# Dataset records
--- START ---

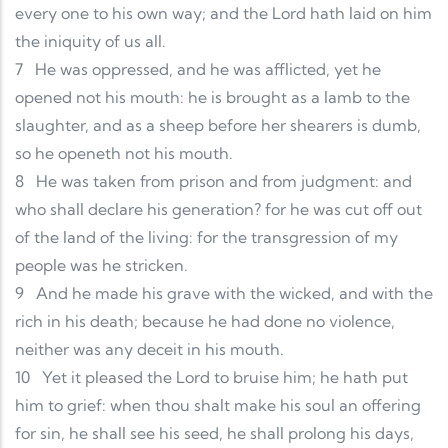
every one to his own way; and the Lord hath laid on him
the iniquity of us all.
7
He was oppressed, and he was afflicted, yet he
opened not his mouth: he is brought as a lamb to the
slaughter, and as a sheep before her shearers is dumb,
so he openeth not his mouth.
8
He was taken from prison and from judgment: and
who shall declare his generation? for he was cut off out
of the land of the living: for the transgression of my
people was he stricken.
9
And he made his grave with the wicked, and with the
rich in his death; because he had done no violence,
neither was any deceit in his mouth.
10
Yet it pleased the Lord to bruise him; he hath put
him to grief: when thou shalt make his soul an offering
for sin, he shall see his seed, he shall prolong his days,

--- END ---
--- START ---

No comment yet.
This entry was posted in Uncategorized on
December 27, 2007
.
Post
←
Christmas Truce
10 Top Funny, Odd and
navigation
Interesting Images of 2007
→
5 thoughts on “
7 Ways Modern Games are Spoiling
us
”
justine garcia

--- END ---

# The problem
What are the lines, exactly as written above, from the line with "every one to" to the line with "slaughter, and as", both included? Output only those.

# Solution below
every one to his own way; and the Lord hath laid on him
the iniquity of us all.
7
He was oppressed, and he was afflicted, yet he
opened not his mouth: he is brought as a lamb to the
slaughter, and as a sheep before her shearers is dumb,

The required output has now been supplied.